Quick recap of the employment law changes coming into force in April 2021
Although the deadline for gender pay gap reporting has been pushed back to 5 October 2021, employers still need to keep on top of other employment law changes coming into force in April. Here we round up the five key changes for employers to navigate.
- Contractors: changes to the IR35 rules in the private sector – 6 April 2021
The way in which the IR35 rules operate in the private sector will change on 6 April 2021. These reforms will see contractors lose the ability to determine their own tax status and place this burden on those who engage them. Large and medium-sized businesses in the private sector that engage independent contractors via an intermediary (usually a personal service company) will become responsible for assessing whether the IR35 rules apply.
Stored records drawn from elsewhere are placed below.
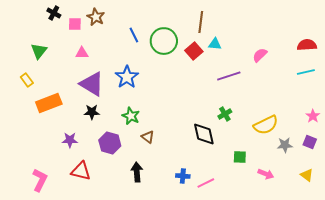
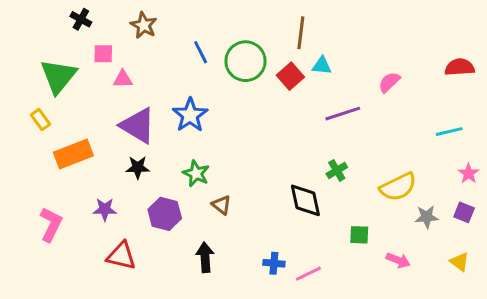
pink square: (75, 24) -> (103, 54), moved
green triangle: (39, 51) -> (58, 76), size x1.5
cyan line: (306, 72) -> (449, 132), moved
pink L-shape: (40, 180) -> (51, 224), moved

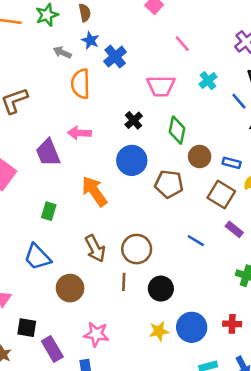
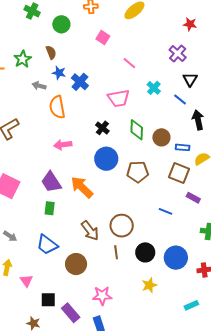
purple trapezoid: (48, 153) -> (51, 182), moved
brown circle: (200, 157) -> (161, 137), moved
blue circle: (192, 327) -> (176, 258), moved

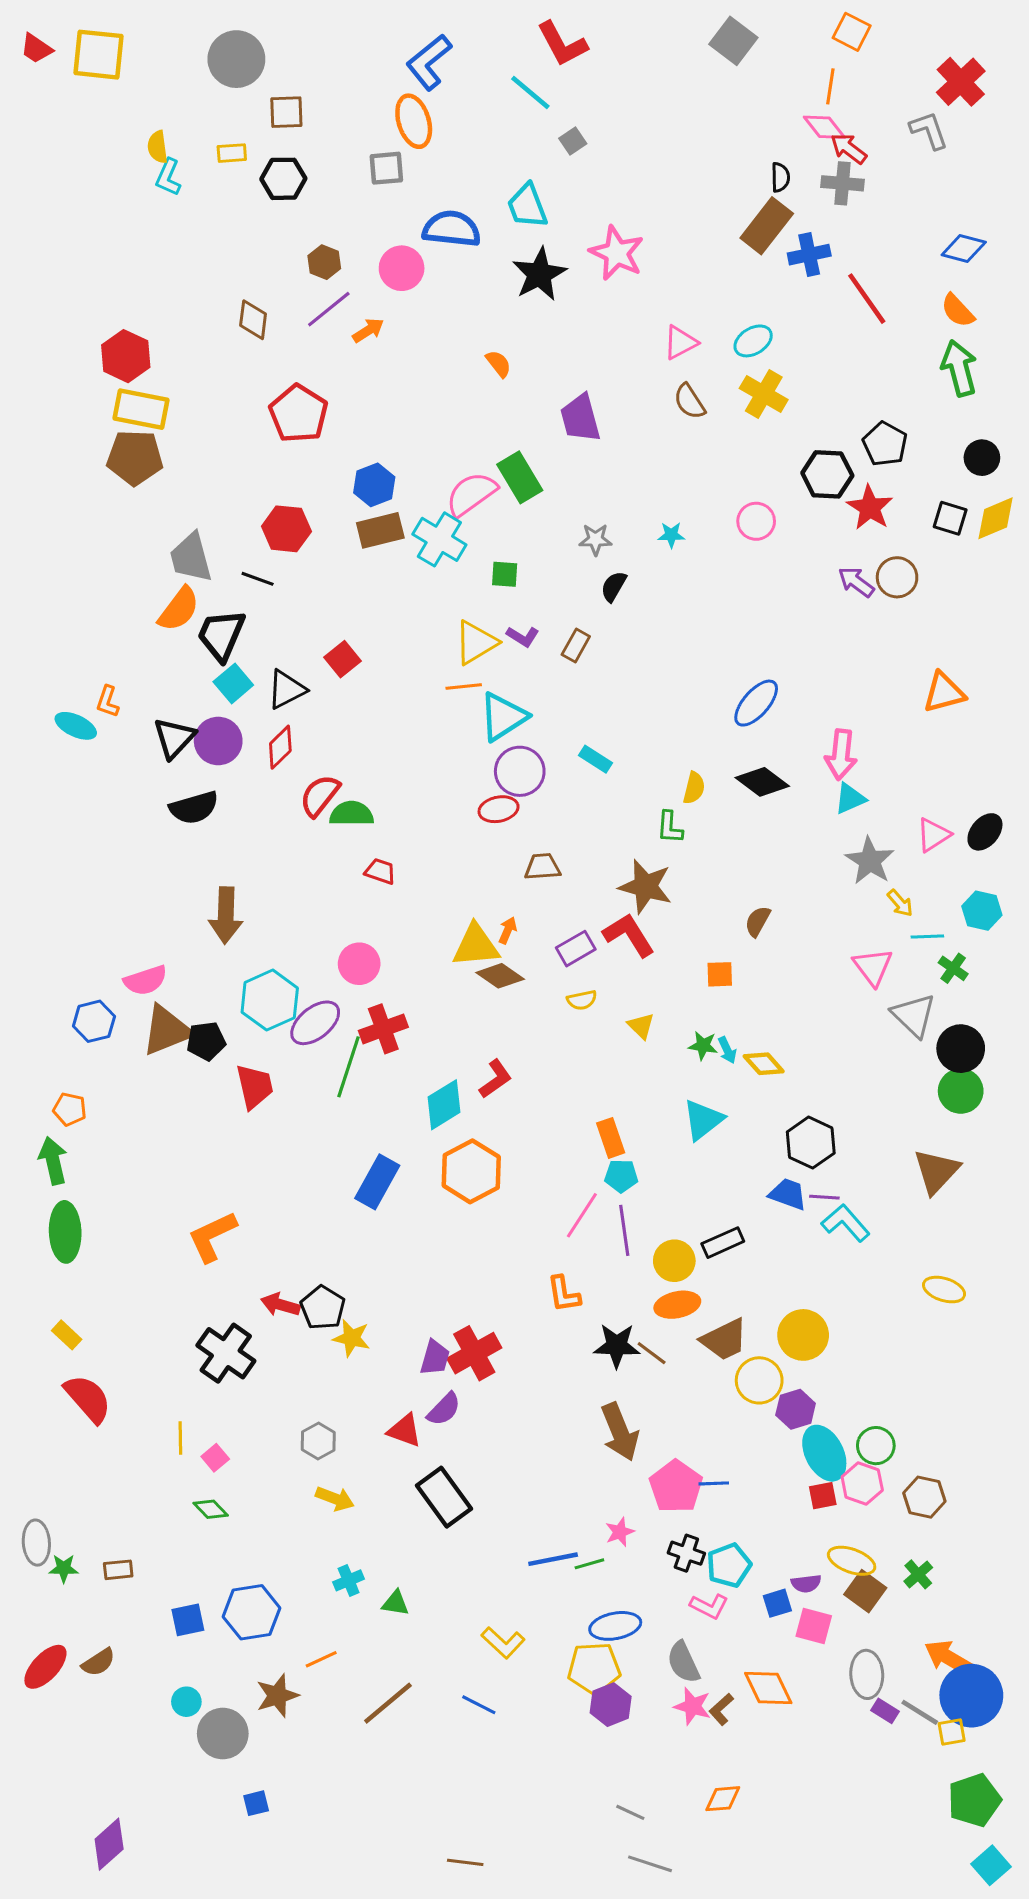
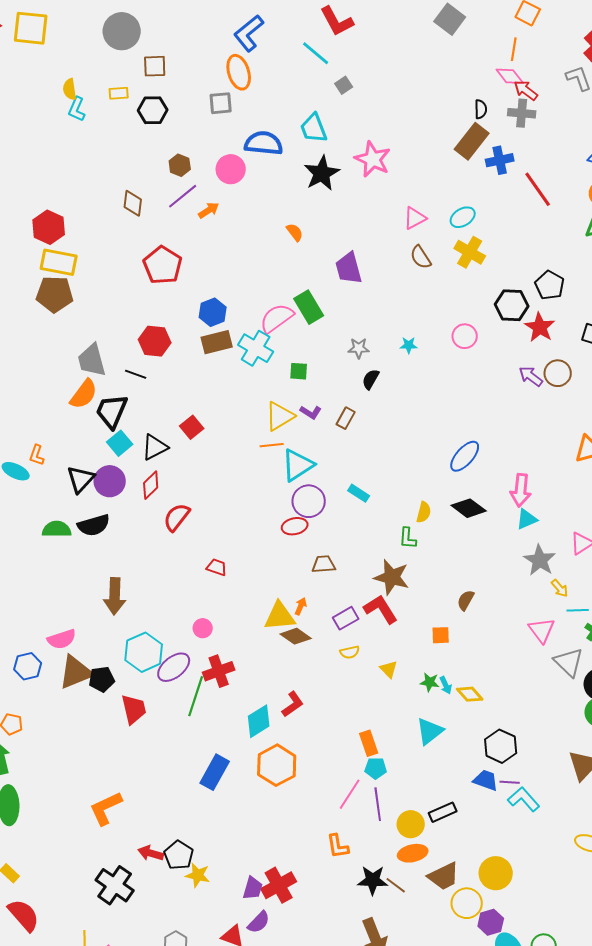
green semicircle: (352, 814) -> (57, 529), moved
pink circle: (359, 964) -> (203, 628), size x0.7

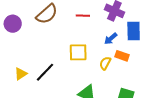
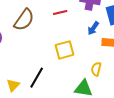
yellow semicircle: (105, 63) -> (96, 69), moved

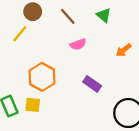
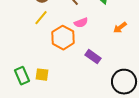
yellow line: (20, 34) -> (41, 18), moved
orange hexagon: (42, 77) -> (63, 38), moved

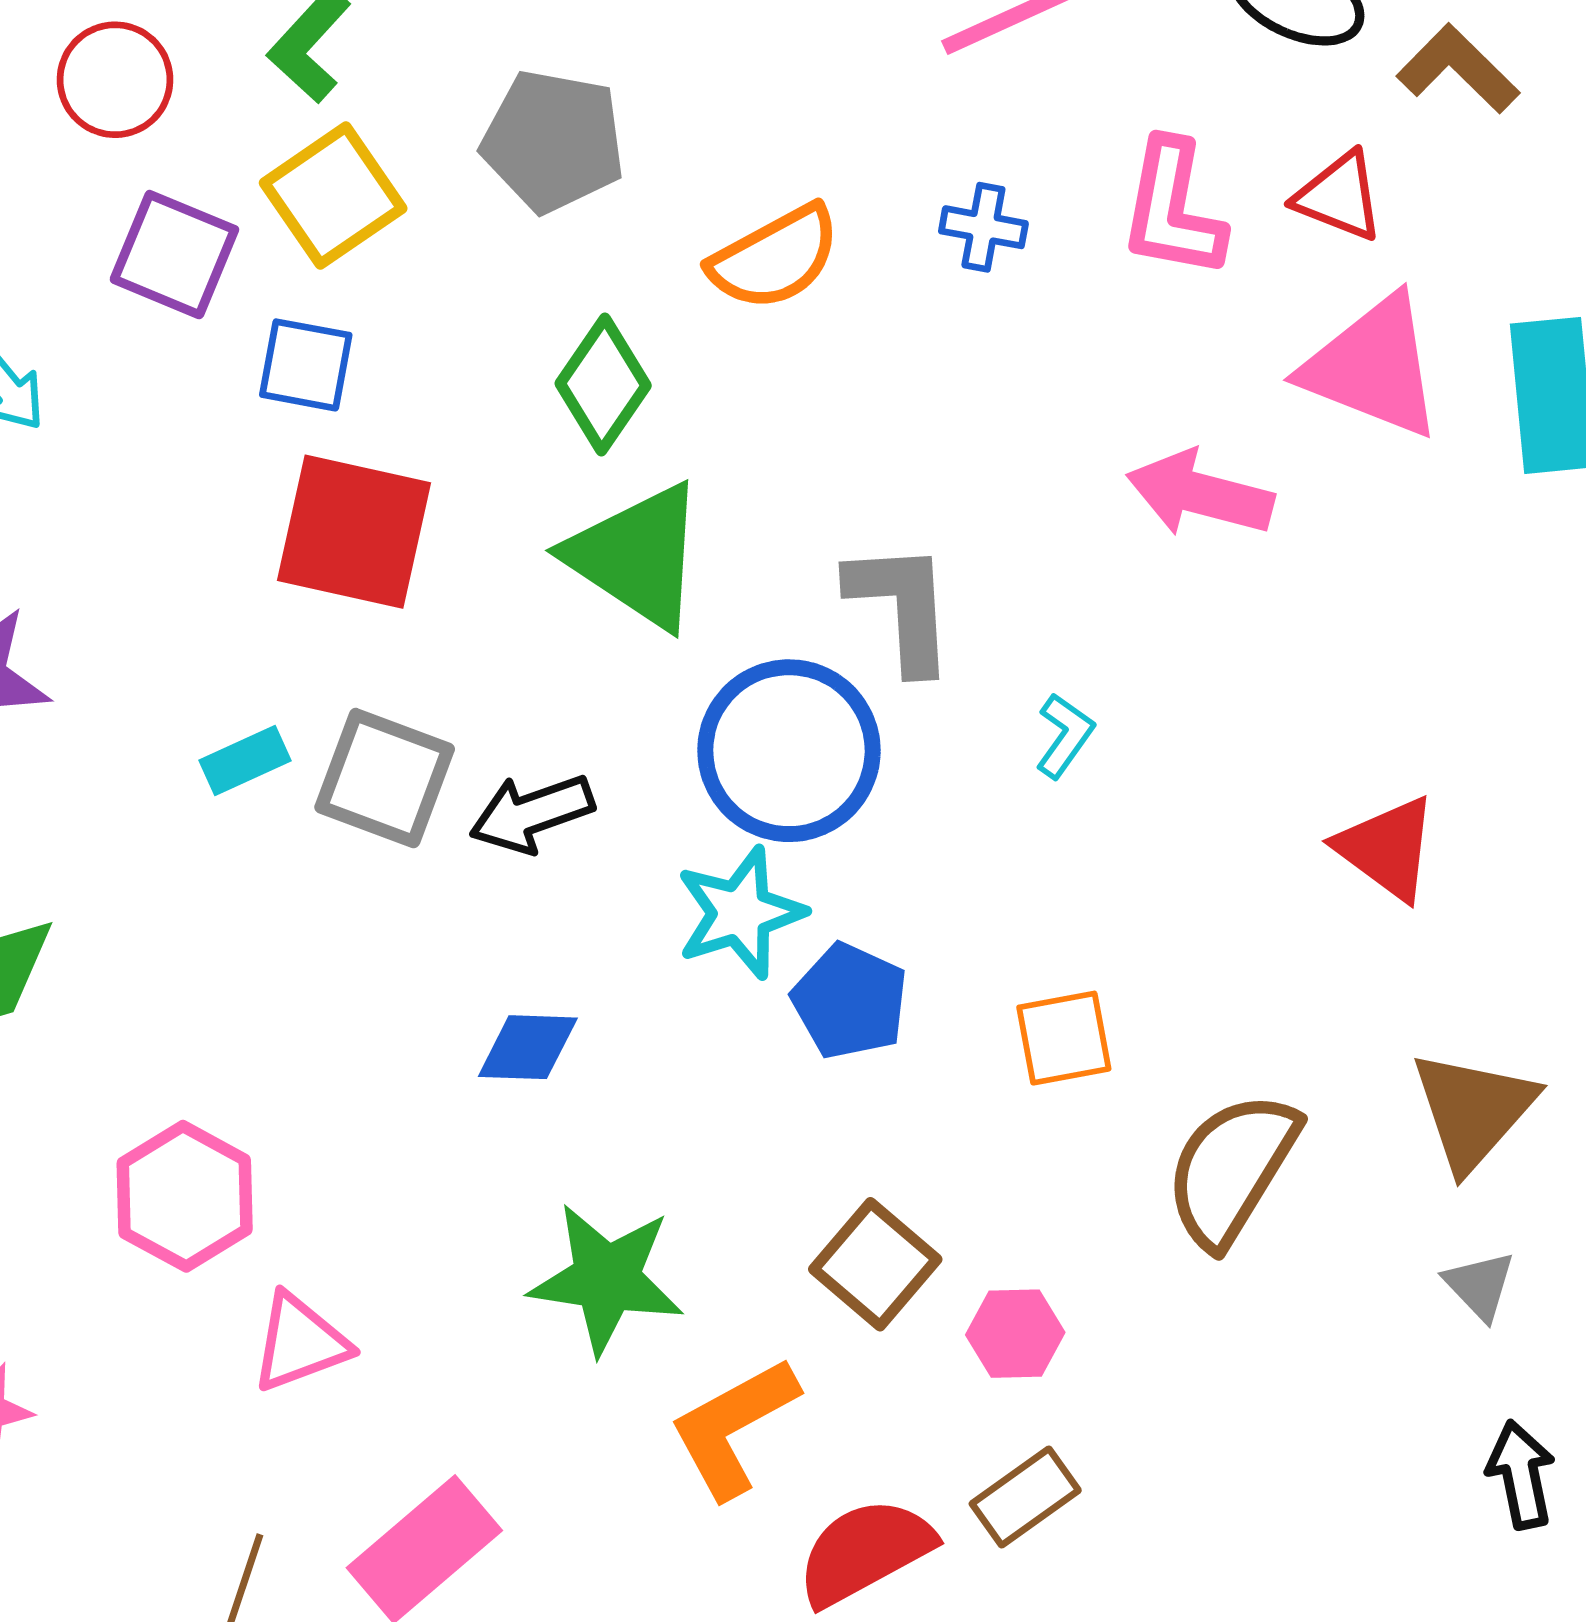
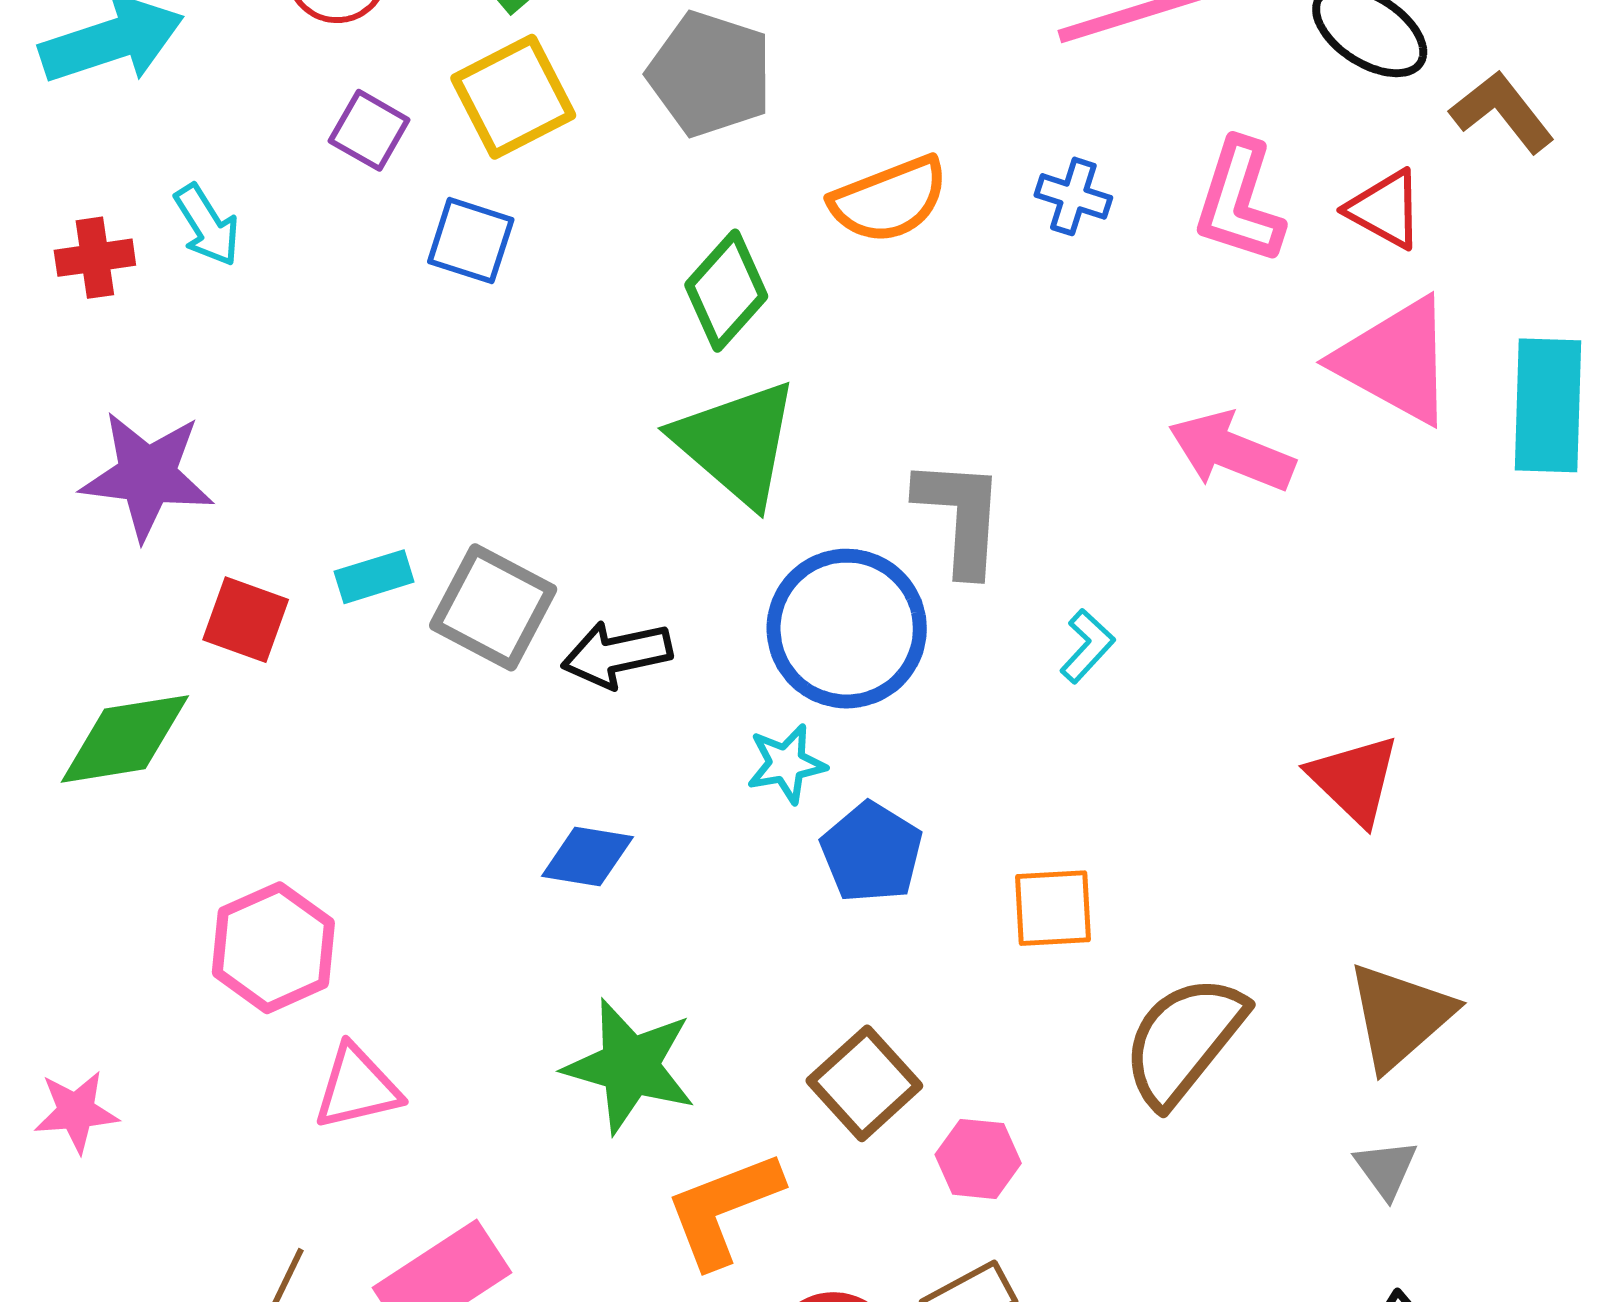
purple square: (174, 255) -> (369, 130), size x0.7
red square: (354, 532) -> (246, 620), moved, size x0.6
cyan star: (740, 913) -> (786, 764), size x0.7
Once the business has made its assessment, it must notify certain parties of its decision and provide them with the opportunity to challenge it.
If a business determines that a contractor is an employee for tax purposes, then the party that pays the fee to the intermediary must deduct tax and National Insurance Contributions (NICs). In a simple contractual chain (i.e. individual > intermediary > end user business), the end user business is the fee payer and would have to deduct tax and NICs. By contrast, in a four-party chain (e.g. individual > intermediary > agency > end user business), the agency is the fee payer and would have to do that job.
Action point? Our detailed guide to the new regime sets out a range of different action points for affected employers.
- Statutory pay: increase to statutory family leave pay and sickness payments – 4 April 2021
It is expected that statutory family leave and sickness payments will increase as follows on 4 April 2021 (this date is yet to be confirmed):
- Statutory Maternity Pay, Maternity Allowance, Statutory Paternity Pay, Statutory Adoption Pay, Statutory Shared Parental Pay: £151.97 per week (up from £151.20).
- Statutory Sick Pay: £96.35 per week (up from £95.85).
Action point? Employers should ensure that the correct rates are paid to affected employees and that any policies and template letters that refer to the statutory rates of pay are updated.
- National minimum wage: change to the age threshold and rates increase – 1 April 2021
The minimum age threshold for entitlement to the National Living Wage will decrease from 25 to 23 years of age. In addition, the hourly rates will increase as follows:
- National Living Wage – age 23+: £8.91 (up from £8.72).
- Standard adult rate – age 21+: £8.36 (up from £8.20).
- Development rate – age 18+: £6.56 (up from £6.45).
- Youth rate – age 16+: £4.62 (up from £4.55).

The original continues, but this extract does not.